• _WHAT IS BEING ASKED_: The entries are to be given back verbatim; no picture is to be copied.

• _DATA RECORDS_:
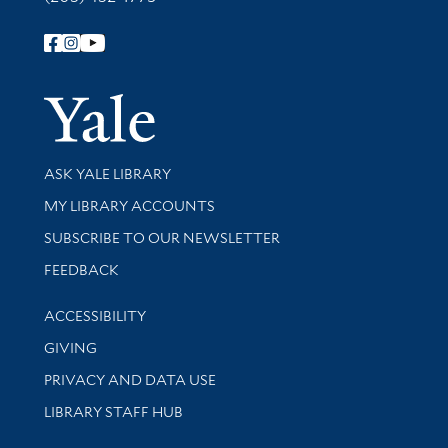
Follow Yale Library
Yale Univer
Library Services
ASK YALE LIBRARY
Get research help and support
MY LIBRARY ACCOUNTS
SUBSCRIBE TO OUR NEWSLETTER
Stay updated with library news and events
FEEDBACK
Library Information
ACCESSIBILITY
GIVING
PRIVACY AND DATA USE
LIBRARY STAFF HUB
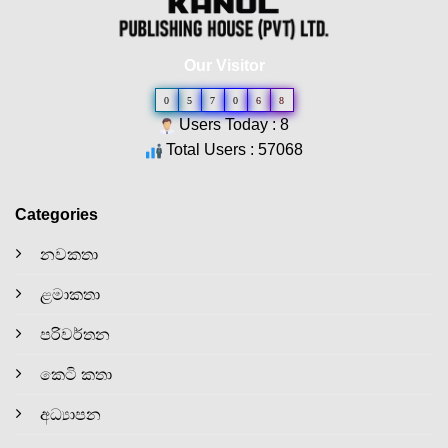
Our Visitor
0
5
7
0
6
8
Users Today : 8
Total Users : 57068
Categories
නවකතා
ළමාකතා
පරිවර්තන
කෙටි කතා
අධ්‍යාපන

• _SOLUTION TO THE EXERCISE_:
Follow Yale Library
Yale Univer
Library Services
ASK YALE LIBRARY
Get research help and support
MY LIBRARY ACCOUNTS
SUBSCRIBE TO OUR NEWSLETTER
Stay updated with library news and events
FEEDBACK
Library Information
ACCESSIBILITY
GIVING
PRIVACY AND DATA USE
LIBRARY STAFF HUB
Our Visitor
0
5
7
0
6
8
Users Today : 8
Total Users : 57068
Categories
නවකතා
ළමාකතා
පරිවර්තන
කෙටි කතා
අධ්‍යාපන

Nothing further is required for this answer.